◆ DIRECTIONS:
All lines containing the string "label" must be copied from the entries.

◆ RECORDED DATA:
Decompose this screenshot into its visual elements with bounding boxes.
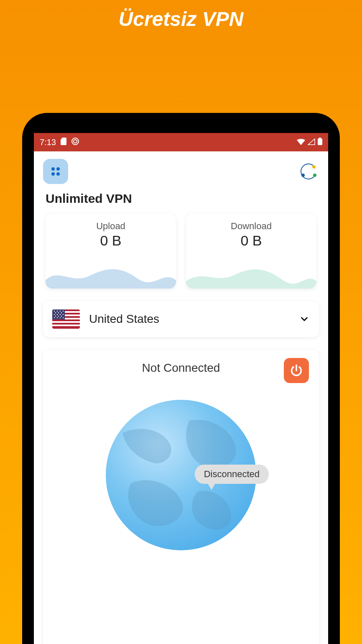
share-icon — [299, 162, 318, 181]
svg-rect-17 — [52, 325, 80, 326]
app-title: Unlimited VPN — [34, 187, 328, 213]
svg-point-23 — [55, 312, 56, 313]
svg-point-7 — [56, 172, 60, 176]
server-name: United States — [89, 312, 290, 326]
svg-point-33 — [54, 317, 55, 318]
menu-button[interactable] — [43, 159, 68, 184]
svg-point-26 — [54, 314, 55, 315]
upload-wave-icon — [46, 263, 176, 289]
svg-point-19 — [54, 311, 55, 312]
bubble-text: Disconnected — [204, 469, 260, 479]
svg-point-0 — [72, 138, 79, 145]
share-button[interactable] — [298, 161, 319, 182]
download-value: 0 B — [240, 233, 262, 249]
promo-title: Ücretsiz VPN — [119, 8, 244, 30]
svg-point-22 — [63, 311, 64, 312]
server-selector[interactable]: United States — [43, 301, 319, 337]
chevron-down-icon — [299, 314, 310, 325]
svg-point-28 — [60, 314, 61, 315]
upload-label: Upload — [96, 221, 125, 232]
status-left: 7:13 — [40, 137, 79, 148]
svg-rect-3 — [319, 138, 321, 139]
svg-point-35 — [60, 317, 61, 318]
svg-rect-16 — [52, 321, 80, 323]
phone-screen: 7:13 — [34, 133, 328, 644]
upload-card: Upload 0 B — [46, 213, 176, 289]
download-card: Download 0 B — [186, 213, 316, 289]
connection-status: Not Connected — [142, 361, 220, 375]
svg-point-30 — [55, 316, 56, 317]
signal-icon — [308, 138, 315, 147]
connection-bubble: Disconnected — [195, 465, 269, 484]
svg-point-9 — [312, 165, 316, 169]
status-right — [297, 138, 322, 147]
status-time: 7:13 — [40, 138, 56, 147]
svg-point-21 — [60, 311, 61, 312]
svg-rect-2 — [318, 138, 322, 145]
sync-icon — [71, 137, 79, 148]
power-icon — [289, 363, 303, 378]
svg-point-32 — [61, 316, 62, 317]
sd-card-icon — [60, 138, 67, 147]
app-header — [34, 151, 328, 187]
svg-point-1 — [74, 140, 77, 143]
svg-point-31 — [58, 316, 59, 317]
upload-value: 0 B — [100, 233, 121, 249]
globe-wrap: Disconnected — [106, 400, 256, 550]
stats-row: Upload 0 B Download 0 B — [34, 213, 328, 289]
svg-point-25 — [61, 312, 62, 313]
svg-point-27 — [57, 314, 58, 315]
svg-point-6 — [51, 172, 55, 176]
wifi-icon — [297, 138, 305, 147]
svg-point-11 — [313, 174, 316, 177]
status-bar: 7:13 — [34, 133, 328, 151]
battery-icon — [318, 138, 322, 147]
power-button[interactable] — [284, 358, 309, 383]
svg-point-10 — [301, 174, 305, 177]
menu-dots-icon — [49, 165, 62, 178]
svg-point-5 — [56, 167, 60, 171]
svg-point-4 — [51, 167, 55, 171]
promo-banner: Ücretsiz VPN — [0, 0, 362, 31]
svg-point-34 — [57, 317, 58, 318]
svg-point-24 — [58, 312, 59, 313]
phone-frame: 7:13 — [22, 113, 340, 644]
svg-point-36 — [63, 317, 64, 318]
svg-point-29 — [63, 314, 64, 315]
download-wave-icon — [186, 263, 316, 289]
svg-point-8 — [299, 162, 318, 181]
download-label: Download — [231, 221, 272, 232]
us-flag-icon — [52, 309, 80, 329]
connection-card: Not Connected Disconnected — [43, 350, 319, 644]
svg-point-20 — [57, 311, 58, 312]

◆ WRITTEN SOLUTION:
upload-label: Upload — [96, 221, 125, 232]
download-label: Download — [231, 221, 272, 232]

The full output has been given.